Os segredos mais nutritivos da soja

Os chineses e os japoneses há muito que não dispensam este alimento rico em isoflavonas que ajudam a combater doenças cardíacas e a prevenir determinados tipos de cancro

A soja é da família das leguminosas e teve origem na China, onde é utilizada há cerca de três mil anos. No início do século XX , foi introduzida pela Inglaterra no Ocidente, onde tem sido usada principalmente para a obtenção do óleo. A disseminação das cozinhas chinesa e japonesa trouxe-a definitivamente para as nossas cozinhas e o número crescente de vegetarianos e vegans encontram nela uma ótima fonte proteica a preços económicos. Estudos internacionais recentes referem que, aliada ao tomate, ajuda a prevenir o cancro da próstata. Nas mulheres, previne a recidiva do cancro da mama.

Em leite, iogurtes e granulado

O leite de soja é o derivado da soja mais usado em Portugal. As boas marcas apresentam o mesmo valor proteico e teor de cálcio do leite de vaca, sem a lactose e a gordura saturada (dos leites com gordura), o que constitui uma excelente alternativa para quem é intolerante à lactose ou tem colesterol elevado, mas também para as crianças, sobretudo se sofrem de alergia, intolerância ou seguem um regime vegetariano.

Outro derivado comum é a proteína de soja texturizada, a que se chama granulado, mas que também existe sob outras formas. Obtida do grão de soja após a extração do seu óleo, é constituída em média por 50 por cento de proteína de alto valor biológico, podendo substituir total ou parcialmente a carne em pratos como feijoada ou jardineira, bem como pratos feitos com carne picada. Deve ser hidratada e marinada, pois é muito insípida.

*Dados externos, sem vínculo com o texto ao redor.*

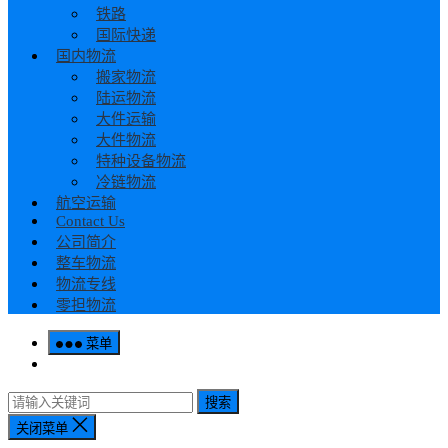
铁路
国际快递
国内物流
搬家物流
陆运物流
大件运输
大件物流
特种设备物流
冷链物流
航空运输
Contact Us
公司简介
整车物流
物流专线
零担物流
菜单
搜索
关闭菜单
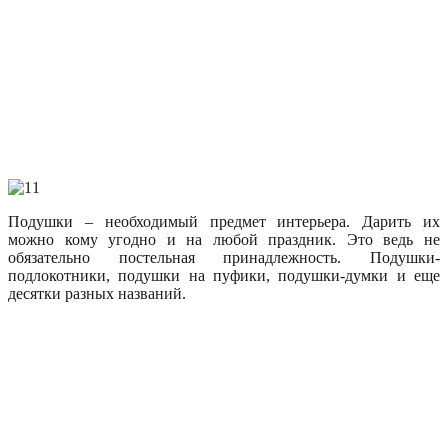
Подушки – необходимый предмет интерьера. Дарить их
можно кому угодно и на любой праздник. Это ведь не
обязательно постельная принадлежность. Подушки-
подлокотники, подушки на пуфики, подушки-думки и еще
десятки разных названий.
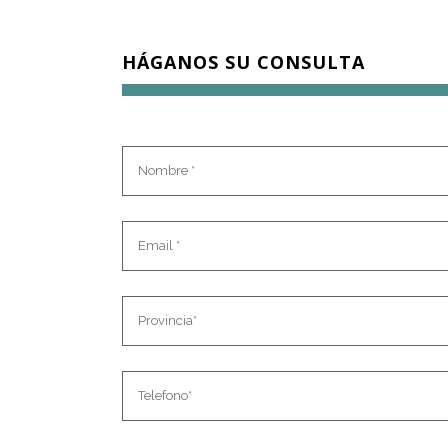
HÁGANOS SU CONSULTA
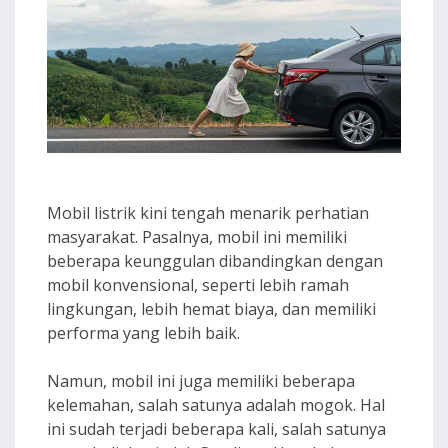
Mobil listrik kini tengah menarik perhatian
masyarakat. Pasalnya, mobil ini memiliki
beberapa keunggulan dibandingkan dengan
mobil konvensional, seperti lebih ramah
lingkungan, lebih hemat biaya, dan memiliki
performa yang lebih baik.
Namun, mobil ini juga memiliki beberapa
kelemahan, salah satunya adalah mogok. Hal
ini sudah terjadi beberapa kali, salah satunya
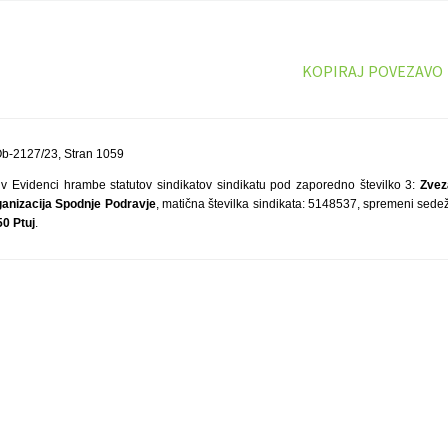
KOPIRAJ POVEZAVO
Ob-2127/23, Stran 1059
v Evidenci hrambe statutov sindikatov sindikatu pod zaporedno številko 3:
Zvez
anizacija Spodnje Podravje
, matična številka sindikata: 5148537, spremeni sedež 
0 Ptuj
.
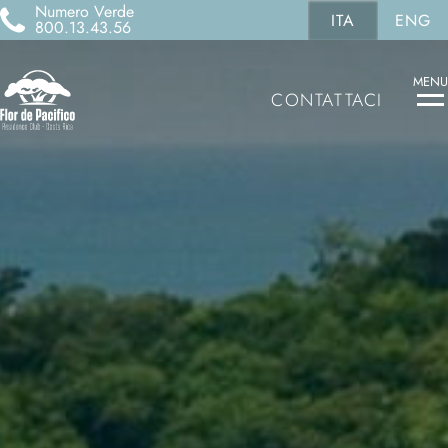
Numero Verde
ITA
ENG
800.13.43.56
MENU
CONTATTACI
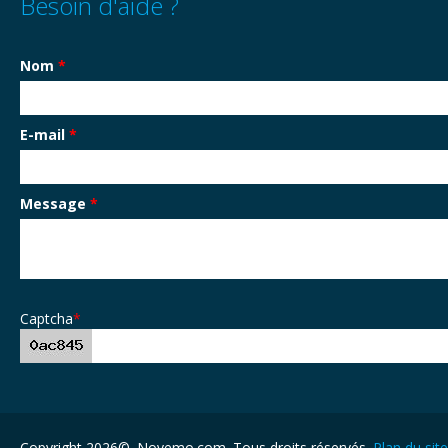
Besoin d'aide ?
Nom
*
E-mail
*
Message
*
Captcha
*
Copyright 2026©. Novemo.com. Tous droits réservés.
Plan du site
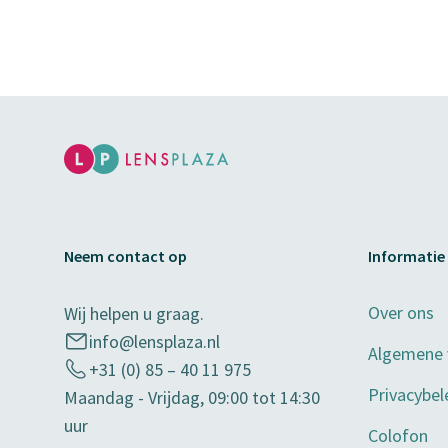
Neem contact op
Informatie
Over ons
Wij helpen u graag.
info@lensplaza.nl
Algemene
+31 (0) 85 – 40 11 975
Privacybel
Maandag - Vrijdag, 09:00 tot 14:30
uur
Colofon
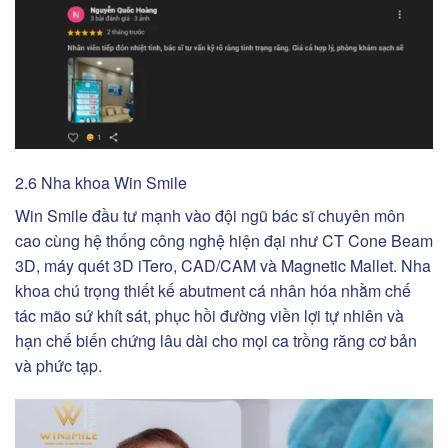
2.6 Nha khoa Win Smile
Win Smile đầu tư mạnh vào đội ngũ bác sĩ chuyên môn
cao cùng hệ thống công nghệ hiện đại như CT Cone Beam
3D, máy quét 3D iTero, CAD/CAM và Magnetic Mallet. Nha
khoa chú trọng thiết kế abutment cá nhân hóa nhằm chế
tác mão sứ khít sát, phục hồi đường viền lợi tự nhiên và
hạn chế biến chứng lâu dài cho mọi ca trồng răng cơ bản
và phức tạp.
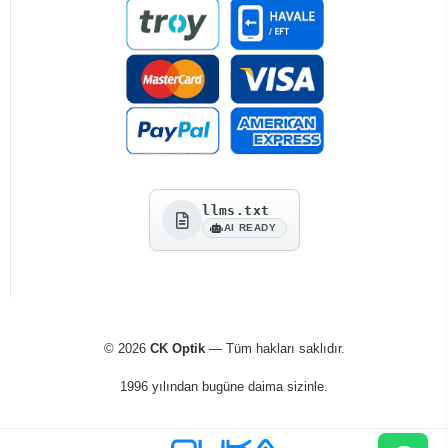
llms.txt
AI READY
© 2026
CK Optik
— Tüm hakları saklıdır.
1996 yılından bugüne daima sizinle.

Em tofu, farinha, rebentos e grãos

O tofu ou queijo de soja é feito a partir do feijão de soja triturado e fermentado, absorvendo os sabores dos alimentos com que é misturado. O tofu mole pode substituir o queijo nos pratos de massa, ser misturado com frutos ou rechear tartes. O tofu firme é adequado para saladas e para substituir a carne em guisados, salteados ou espetadas.

Menos conhecida, a farinha de soja é feita de feijões de soja torrados e pode substituir até cerca de um terço da farinha de trigo ou milho usada nas receitas habituais. Existem, ainda os rebentos de soja ao natural ou enlatados, usados em saladas e salteados com legumes, e os grãos de soja verdes congelados, que podem substituir leguminosas frescas como as ervilhas ou favas.

O efeito protetor da soja

A soja contém compostos que protegem a saúde, como os fitoestrogénios, que mimetizam os estrogénios produzidos pelo corpo humano. As isoflavonas de soja, que os rebentos contêm em maior concentração, são os mais relevantes para a saúde humana. São usadas sob a forma de suplementos como alternativa à terapia hormonal de substituição na menopausa.

A ingestão de grandes quantidades de fitoestrogénios pode, no entanto, ter efeitos secundários, por exemplo na função tiroideia e na fertilidade, sendo os grupos de maior risco os vegans e as crianças, pelo baixo peso. Os cientistas pensam que é seguro ingerir até 60 mg de isoflavonas por dia, sendo que o leite de soja pode conter entre dez a 15 mg de isoflavonas por 100 mg.